Guided nuclear exploration increases CTCF target search efficiency

Single-particle tracking and mathematical modeling methods reveal the searching mechanism of CTCF for its cognate sites on DNA. An RNA-binding region in CTCF mediates its trapping in small zones and increases its target search efficiency. The enormous size of mammalian genomes means that for a DNA-binding protein the number of nonspecific, off-target sites vastly exceeds the number of specific, cognate sites. How mammalian DNA-binding proteins overcome this challenge to efficiently locate their target sites is not known.

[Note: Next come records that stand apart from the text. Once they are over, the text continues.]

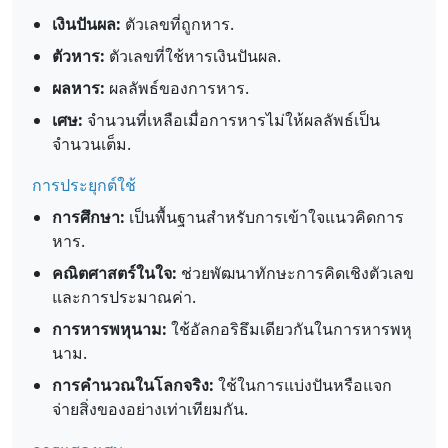
เงินปันผล:
ตัวเลขที่ถูกหาร.
ตัวหาร:
ตัวเลขที่ใช้หารเงินปันผล.
ผลหาร:
ผลลัพธ์ของการหาร.
เศษ:
จำนวนที่เหลือเมื่อการหารไม่ให้ผลลัพธ์เป็น
จำนวนเต็ม.
การประยุกต์ใช้
การศึกษา:
เป็นพื้นฐานสำหรับการเข้าใจแนวคิดการ
หาร.
คณิตศาสตร์ในใจ:
ช่วยพัฒนาทักษะการคิดเชิงตัวเลข
และการประมาณค่า.
การหารพหุนาม:
ใช้อัลกอริธึมเดียวกันในการหารพหุ
นาม.
การคำนวณในโลกจริง:
ใช้ในการแบ่งปันหรือแจก
จ่ายสิ่งของอย่างเท่าเทียมกัน.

Here, through live-cell single-molecule tracking, we show that CCCTC-binding factor, CTCF, is repeatedly trapped in small zones that likely correspond to CTCF clusters, in a manner that is largely dependent on an internal RNA-binding region (RBRi). We develop a new theoretical model called anisotropic diffusion through transient trapping in zones to explain CTCF dynamics. Functionally, transient RBRi-mediated trapping increases the efficiency of CTCF target search by similar to 2.5-fold. Overall, our results suggest a 'guided' mechanism where CTCF clusters concentrate diffusing CTCF proteins near cognate binding sites, thus increasing the local ON-rate. We suggest that local guiding may allow DNA-binding proteins to more efficiently locate their target sites.